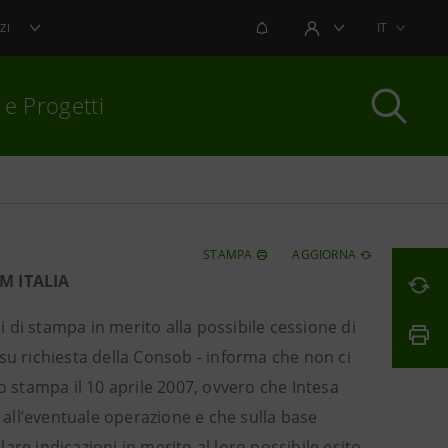
NOTIFICHE
IT
ZI
AREA UTENTE
 e Progetti
per chiudere
STAMPA
AGGIORNA
M ITALIA
i di stampa in merito alla possibile cessione di
su richiesta della Consob - informa che non ci
stampa il 10 aprile 2007, ovvero che Intesa
e all’eventuale operazione e che sulla base
lare indicazioni in merito al loro possibile esito.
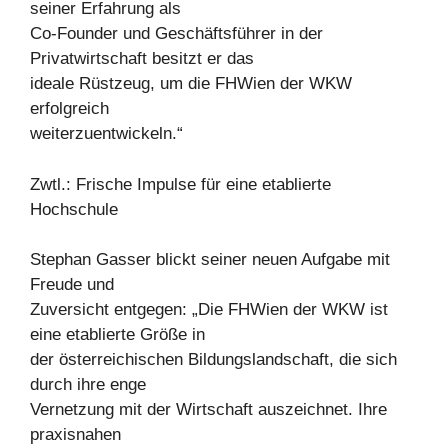
seiner Erfahrung als
Co-Founder und Geschäftsführer in der
Privatwirtschaft besitzt er das
ideale Rüstzeug, um die FHWien der WKW
erfolgreich
weiterzuentwickeln.“
Zwtl.: Frische Impulse für eine etablierte
Hochschule
Stephan Gasser blickt seiner neuen Aufgabe mit
Freude und
Zuversicht entgegen: „Die FHWien der WKW ist
eine etablierte Größe in
der österreichischen Bildungslandschaft, die sich
durch ihre enge
Vernetzung mit der Wirtschaft auszeichnet. Ihre
praxisnahen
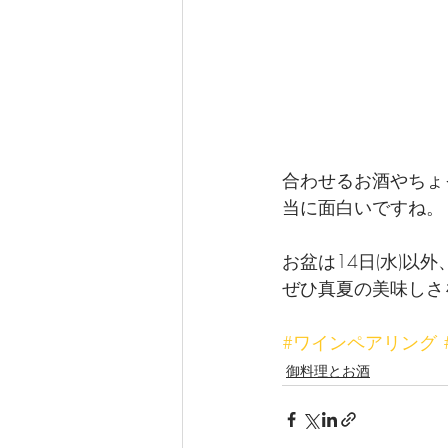
合わせるお酒やちょ
当に面白いですね。
お盆は14日(水)以
ぜひ真夏の美味しさ
#ワインペアリング
御料理とお酒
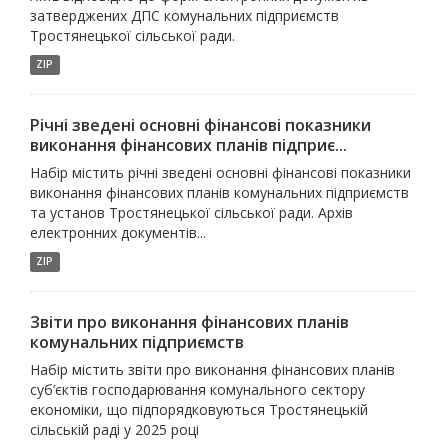
затверджених ДПС комунальних підприємств
Тростянецької сільської ради.
ZIP
Річні зведені основні фінансові показники
виконання фінансових планів підприє...
Набір містить річні зведені основні фінансові показники
виконання фінансових планів комунальних підприємств
та установ Тростянецької сільської ради. Архів
електронних документів...
ZIP
Звіти про виконання фінансових планів
комунальних підприємств
Набір містить звіти про виконання фінансових планів
суб’єктів господарювання комунального сектору
економіки, що підпорядковуються Тростянецькій
сільській раді у 2025 році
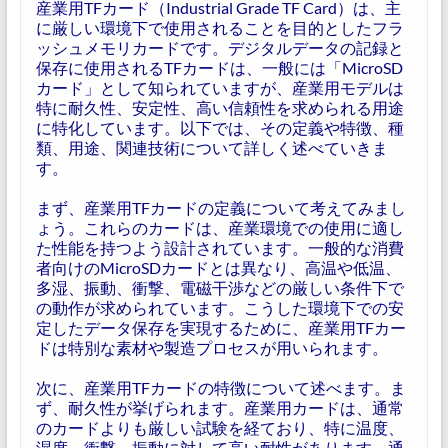
産業用TFカード（Industrial Grade TF Card）は、主
に厳しい環境下で使用されることを目的としたフラ
ッシュメモリカードです。デジタルデータの記録と
保存に使用されるTFカードは、一般には「MicroSD
カード」として知られていますが、産業用モデルは
特に耐久性、安定性、高い信頼性を求められる用途
に特化しています。以下では、その定義や特徴、種
類、用途、関連技術について詳しく述べていきま
す。
まず、産業用TFカードの定義について考えてみまし
ょう。これらのカードは、産業環境での使用に適し
た性能を持つよう設計されています。一般的な消費
者向けのMicroSDカードとは異なり、高温や低温、
多湿、振動、衝撃、電磁干渉などの厳しい条件下で
の動作が求められています。こうした環境下での安
定したデータ保存を実現するために、産業用TFカー
ドは特別な素材や製造プロセスが用いられます。
次に、産業用TFカードの特徴について述べます。ま
ず、耐久性が挙げられます。産業用カードは、通常
のカードよりも厳しい試験を経ており、特に温度、
湿度、衝撃、振動に対して高い耐性があります。通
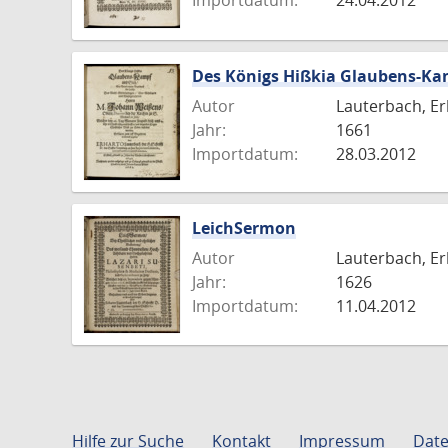
Importdatum:
24.04.2012
Des Königs Hißkia Glaubens-Ka
Autor
Lauterbach, Er
Jahr:
1661
Importdatum:
28.03.2012
LeichSermon
Autor
Lauterbach, Er
Jahr:
1626
Importdatum:
11.04.2012
Hilfe zur Suche
Kontakt
Impressum
Date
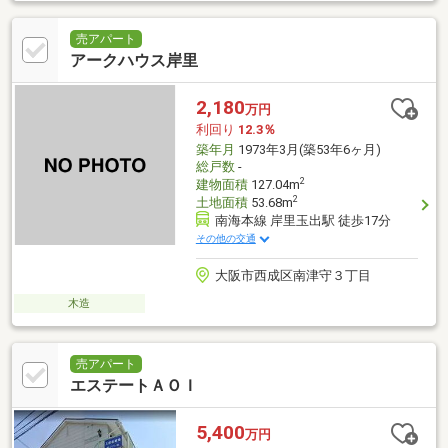
売アパート
アークハウス岸里
2,180
万円
利回り
12.3％
築年月
1973年3月(築53年6ヶ月)
総戸数
-
2
建物面積
127.04m
2
土地面積
53.68m
南海本線 岸里玉出駅 徒歩17分
その他の交通
大阪市西成区南津守３丁目
木造
売アパート
エステートＡＯＩ
5,400
万円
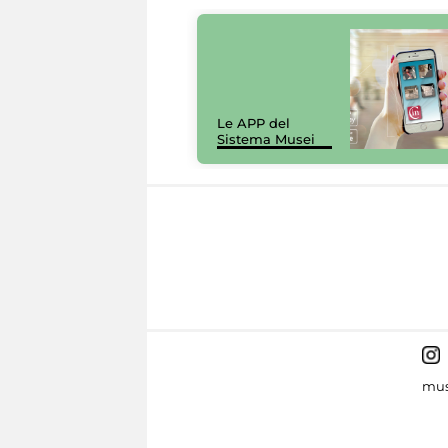
Le APP del
Sistema Musei
mus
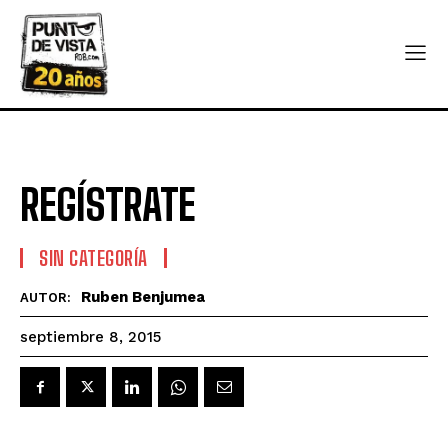
REGÍSTRATE
SIN CATEGORÍA
Ruben Benjumea
AUTOR:
septiembre 8, 2015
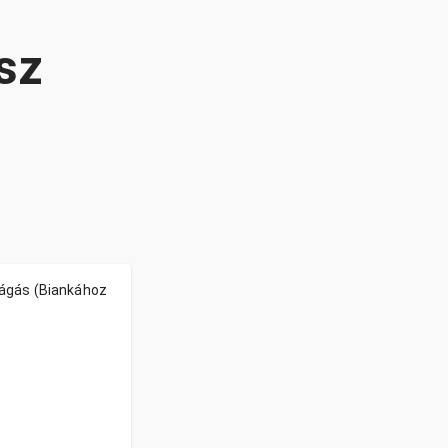
sz
ágás (Biankához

Task item
Show, from the entries above, every line that includes the string "Набір".

Your solution
Набір містить річні зведені основні фінансові показники
Набір містить звіти про виконання фінансових планів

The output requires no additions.